Malam ini benar-benar memusingkan, bagimana tidak. Pikirannya selalu tertuju pada Mitha, wanita cantik yang mampu membuatnya jatuh cinta, selain Mira. Setelah sekian lama tak berjumpa nyatanya wanita itu kembali muncul.
"Apa jangan-jangan ini adalah sebuah tanda isyarat … agar aku menikahinya?" Pikir Atmaji memecahkan teka-teki.
Tanpa diminta otaknya kembali menyuguhkan moment kenangan wanita itu. Dia masih sama, cantik hanya saja sedikit lebih kalem. Jika sikapnya seperti itu terus maka akan terlihat seperti Mira. Bibirnya mengembangkan senyuman.
"Iya, sepertinya memang harus dinikahi. Jika tidak, lantas apa artinya kembali dipertemukan," ucap Atmaji senyum-senyum sendiri.
Ndari di ruang tamu asik menonton TV, hari-hari rutinitas ini selalu ia jalankan. Sebab, Miko tak sama seperti dulu. Dia terlalu sibuk memikirkan kuliah dan banyak kegiatan yang diikuti. Bahkan hanya memberi kabar di saat-saat tertentu saja, itupun saat dirinya ingat.

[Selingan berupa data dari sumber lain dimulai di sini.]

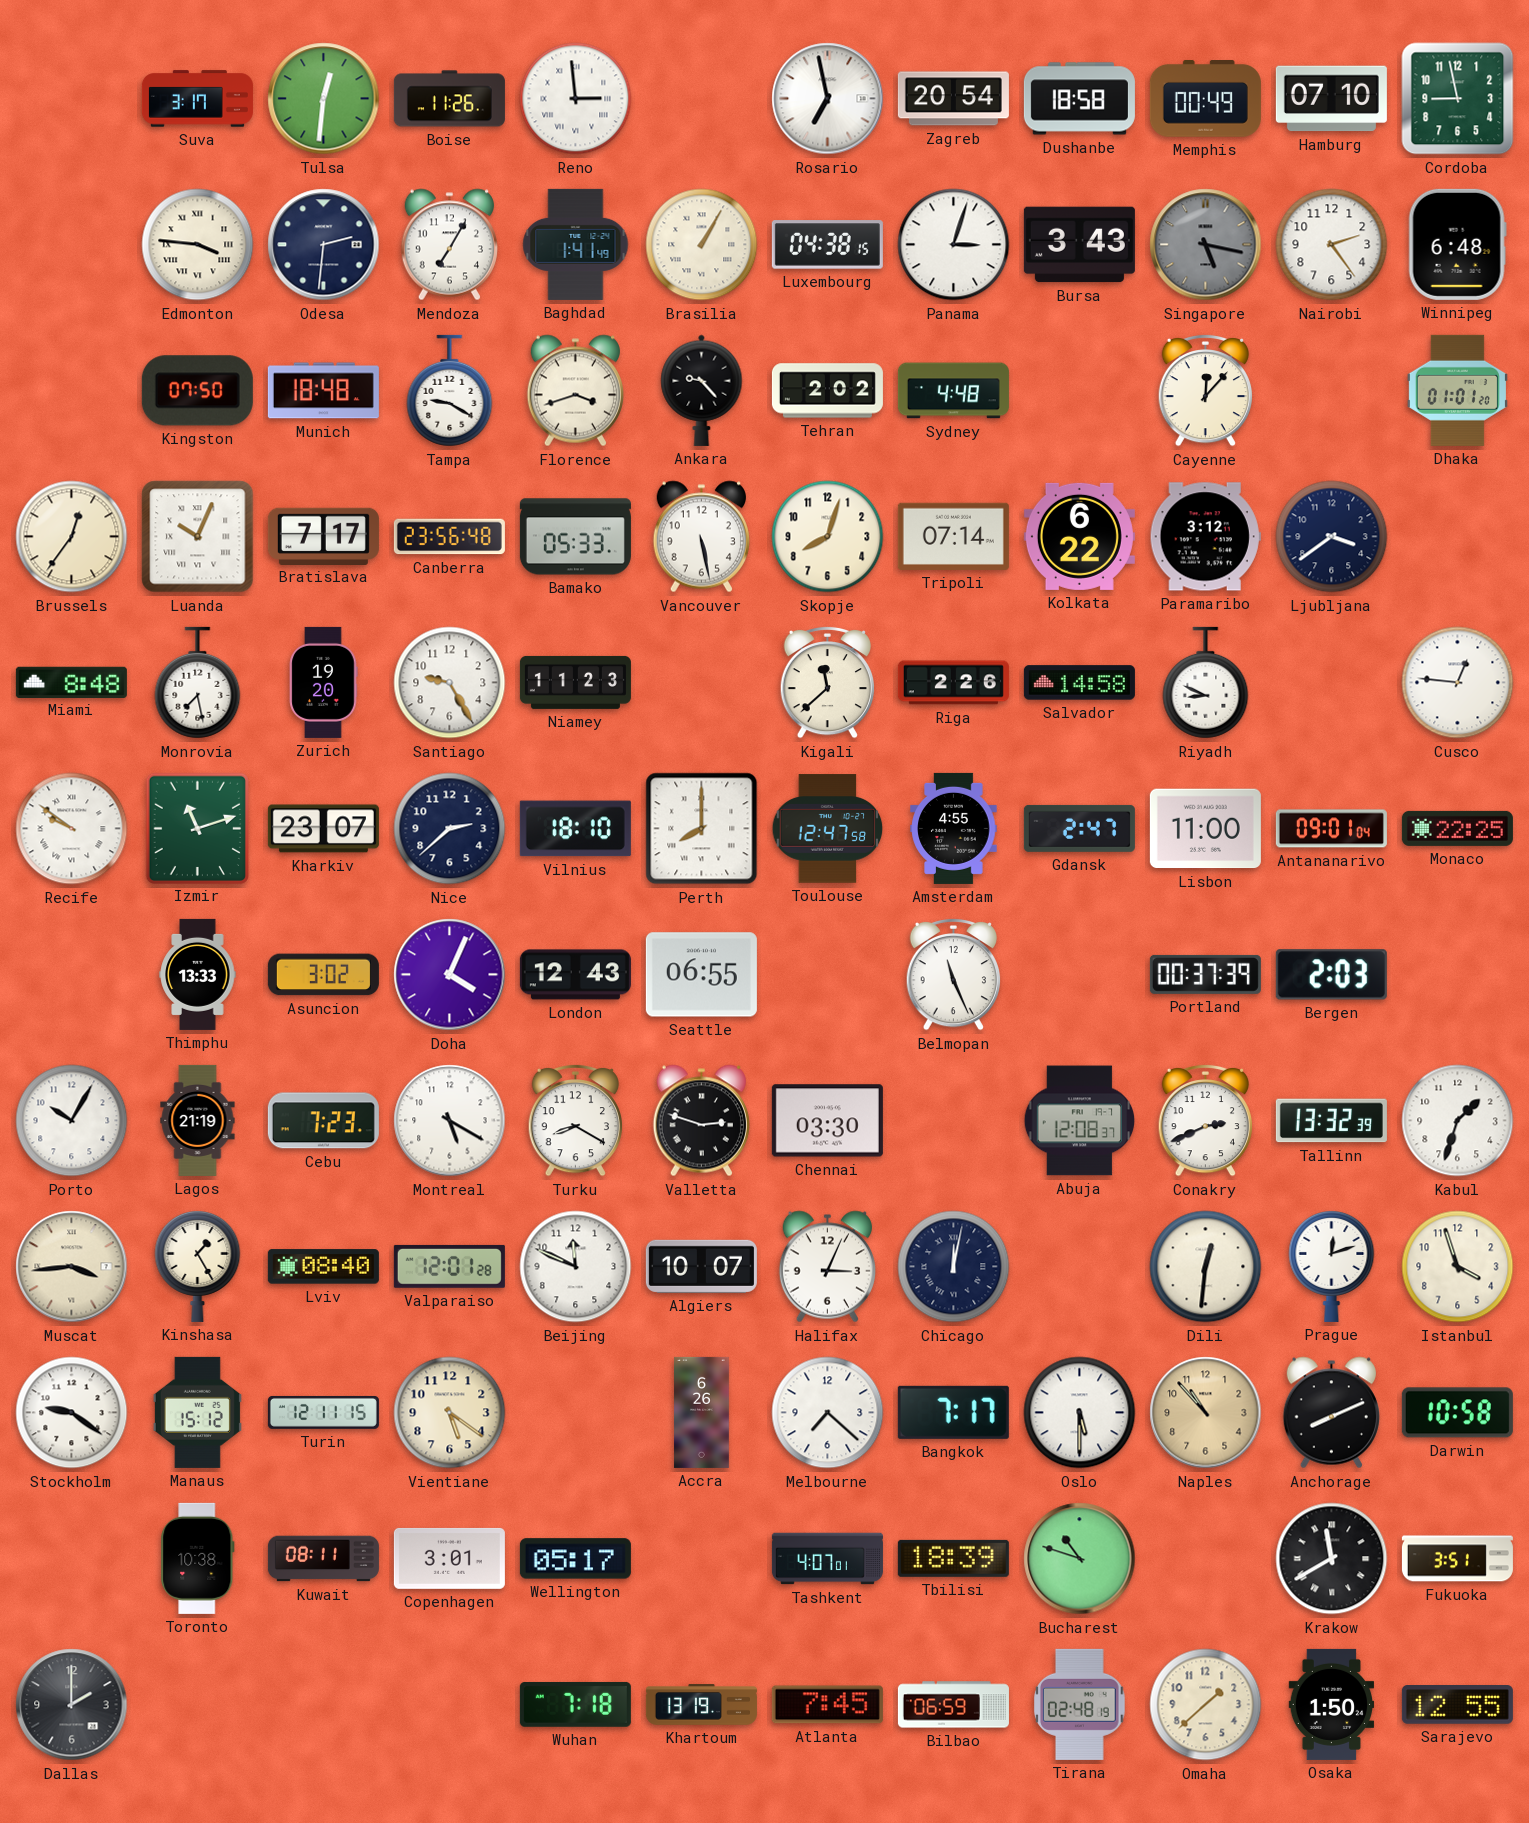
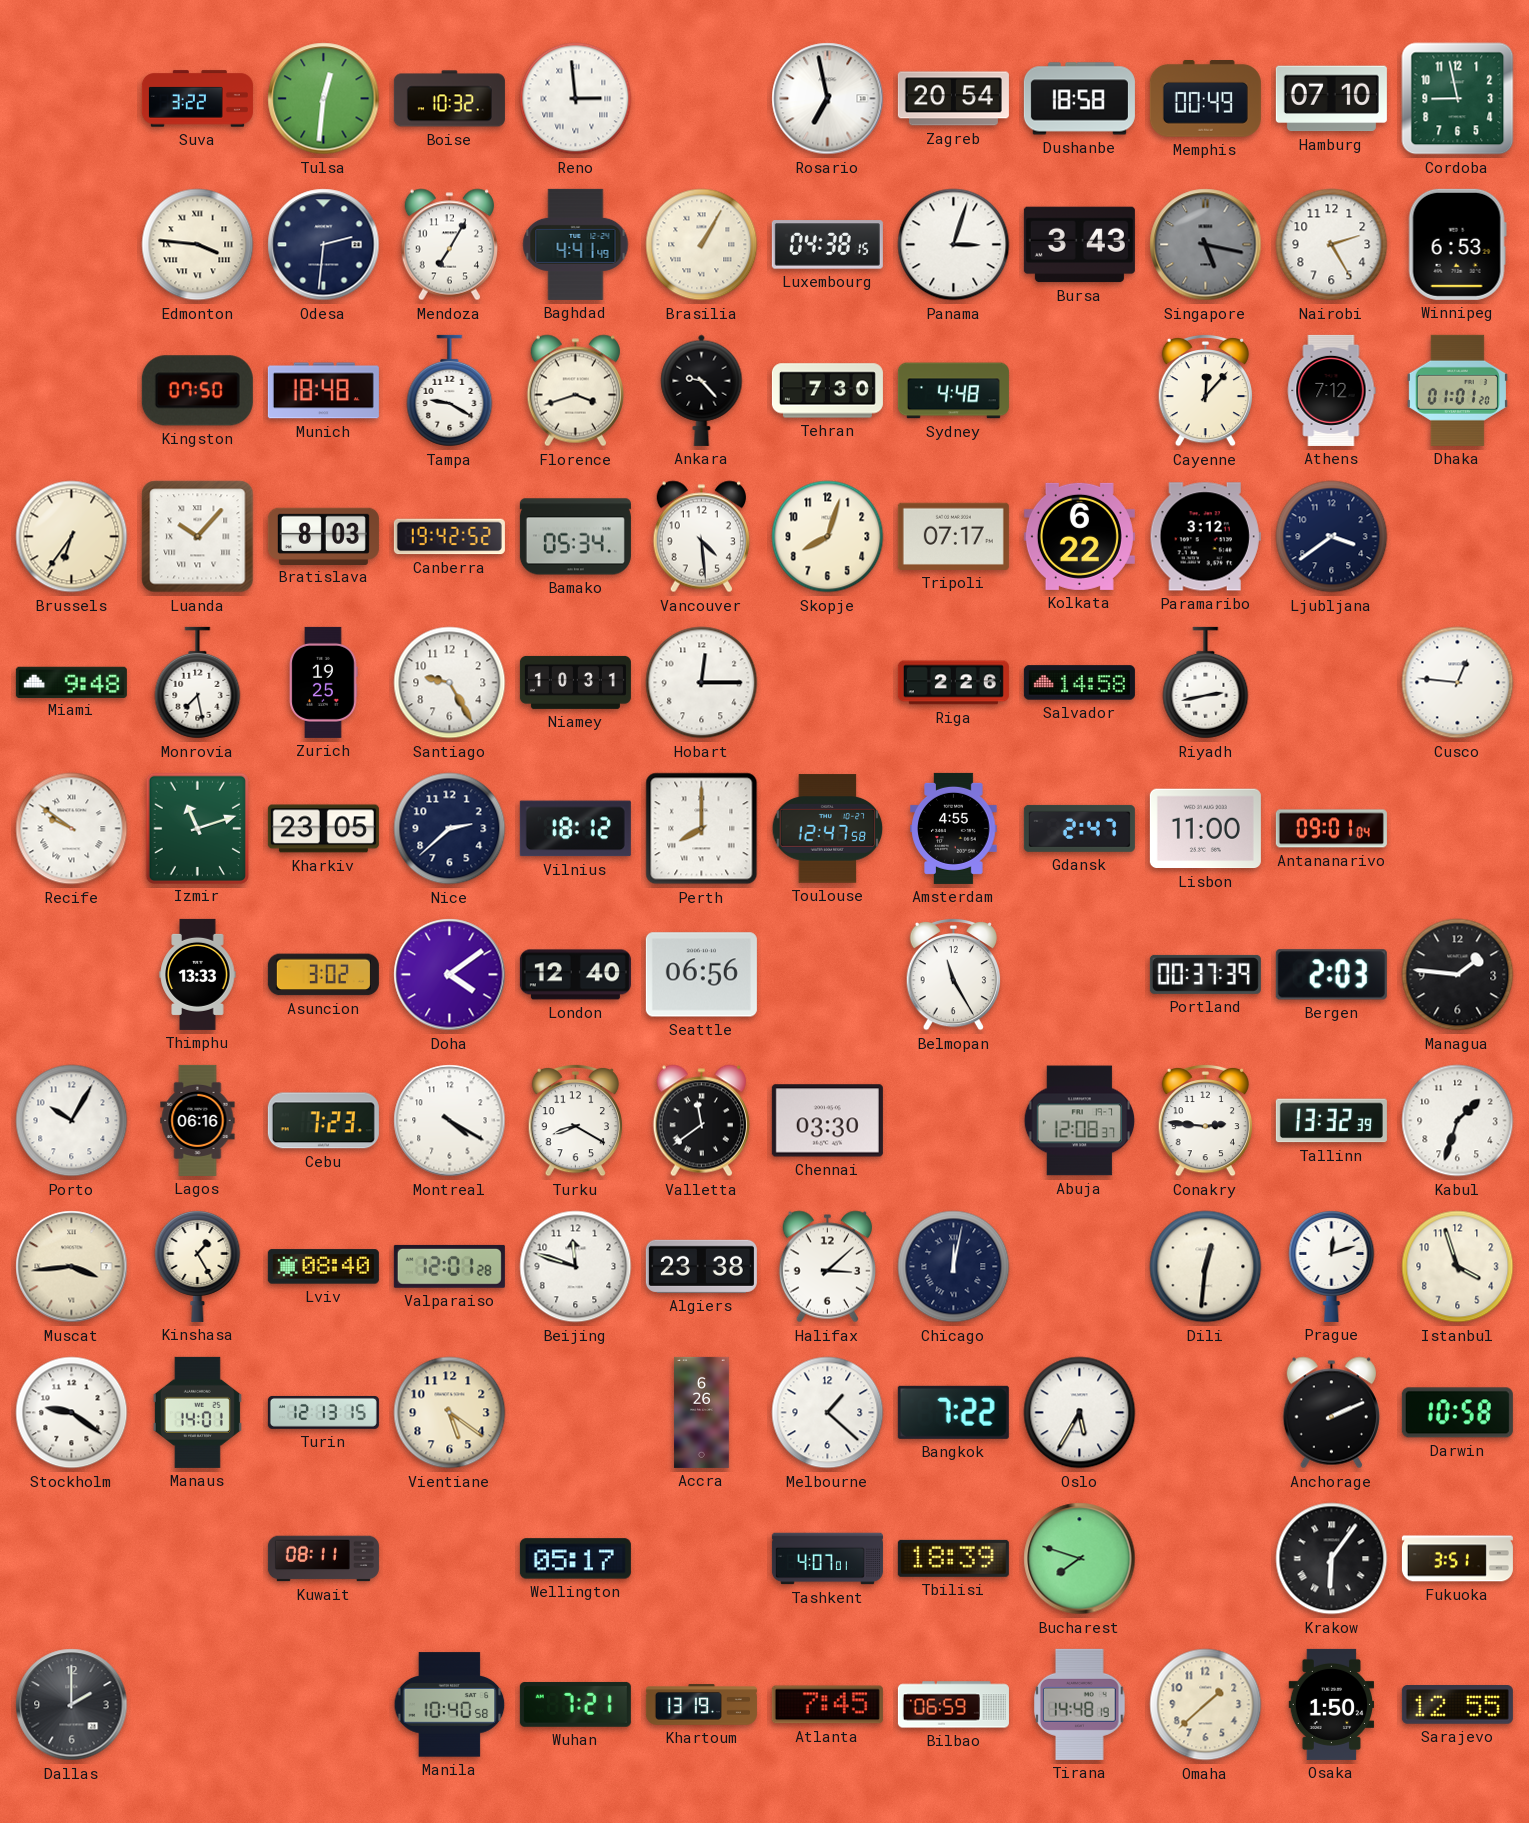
Suva: 3:17 -> 3:22
Boise: 11:26 -> 10:32
Baghdad: 1:41 -> 4:41
Nairobi: 2:24 -> 2:25
Winnipeg: 6:48 -> 6:53
Tehran: 2:02 -> 7:30
Athens: none -> 7:12
Brussels: 12:36 -> 6:36
Luanda: 10:04 -> 10:07
Bratislava: 7:17 -> 8:03
Canberra: 23:56 -> 19:42
Bamako: 05:33 -> 05:34
Vancouver: 5:28 -> 4:29
Tripoli: 07:14 -> 07:17
Miami: 8:48 -> 9:48
Zurich: 19:20 -> 19:25
Niamey: 11:23 -> 10:31
Hobart: none -> 12:15
Kigali: 11:38 -> none
Riyadh: 8:49 -> 2:43
Kharkiv: 23:07 -> 23:05
Vilnius: 18:10 -> 18:12
Monaco: 22:25 -> none
Doha: 4:04 -> 4:09
London: 12:43 -> 12:40
Seattle: 06:55 -> 06:56
Belmopan: 11:26 -> 11:25
Managua: none -> 1:46
Lagos: 21:19 -> 06:16
Montreal: 5:20 -> 4:20
Valletta: 2:48 -> 11:39
Conakry: 2:41 -> 2:46
Beijing: 11:49 -> 11:48
Algiers: 10:07 -> 23:38
Halifax: 3:04 -> 3:08
Manaus: 15:12 -> 14:01
Turin: 12:11 -> 12:13
Melbourne: 7:22 -> 1:22
Bangkok: 7:17 -> 7:22
Oslo: 5:30 -> 5:35
Naples: 10:53 -> none
Anchorage: 8:11 -> 2:11
Toronto: 10:38 -> none
Copenhagen: 3:01 -> none
Bucharest: 10:48 -> 7:48
Krakow: 11:40 -> 6:06
Manila: none -> 10:40
Wuhan: 7:18 -> 7:21
Tirana: 02:48 -> 14:48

Anehnya, di saat ayah menyebalkan Miko selalu ada untuknya. Sekarang malah berbanding terbalik. Ya, setidaknya Tuhan masih memberikan Ndari teman di saat mengalami terpuruk.
"Ndari," panggil ayah yang mendekat ke arahnya.
Pandangannya teralihkan tertuju pada ayah yang duduk di sampingnya. Beliau tampak tersenyum, entah kabar apa yang disampaikan sepertinya membuat bahagia.
"Ada apa Yah?"
"Benar apa yang kamu bilang!" seru ayah antusias.
Ndari tergangga, tak mengerti maksud dari ayahnya. Kembali mulutnya mengunyah cemilan yang ada di tangan. Tak sabar menanti kelanjutan dari ucapan ayahnya.
"Mitha itu punya anak perempuan namanya Sinta. Katanya dia seumuran kamu, lho."
"Lantas, kenapa Yah?" Ekpresi wajahnya berubah heran.
Ayah meraih tangan anaknya. Mengengamnya hangat sembari tersenyum, "Itu kabar bagus artinya kamu bakal punya suadara tiri."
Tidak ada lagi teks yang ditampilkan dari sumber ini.